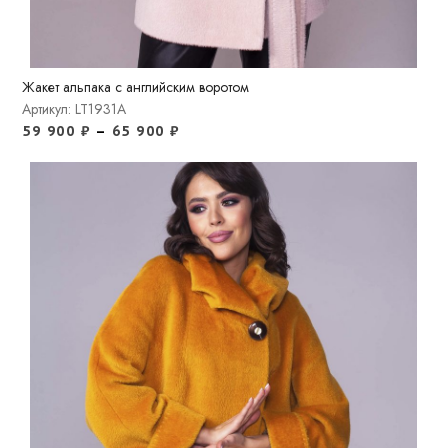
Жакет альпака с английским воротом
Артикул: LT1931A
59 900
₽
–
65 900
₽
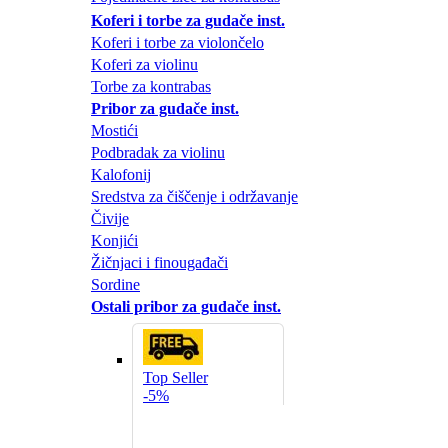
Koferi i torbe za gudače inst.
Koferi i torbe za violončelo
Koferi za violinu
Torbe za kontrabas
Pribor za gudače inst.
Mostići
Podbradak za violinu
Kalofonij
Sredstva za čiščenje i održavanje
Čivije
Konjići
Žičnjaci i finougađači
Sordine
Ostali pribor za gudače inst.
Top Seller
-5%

_Required work_: When copying the data above, repeat every word exactly and drop the pictures.

_Solution to the exercise_:
Жакет альпака с английским воротом
Артикул: LT1931A
59 900
₽
–
65 900
₽
Koferi i torbe za gudače inst.
Koferi i torbe za violončelo
Koferi za violinu
Torbe za kontrabas
Pribor za gudače inst.
Mostići
Podbradak za violinu
Kalofonij
Sredstva za čiščenje i održavanje
Čivije
Konjići
Žičnjaci i finougađači
Sordine
Ostali pribor za gudače inst.
Top Seller
-5%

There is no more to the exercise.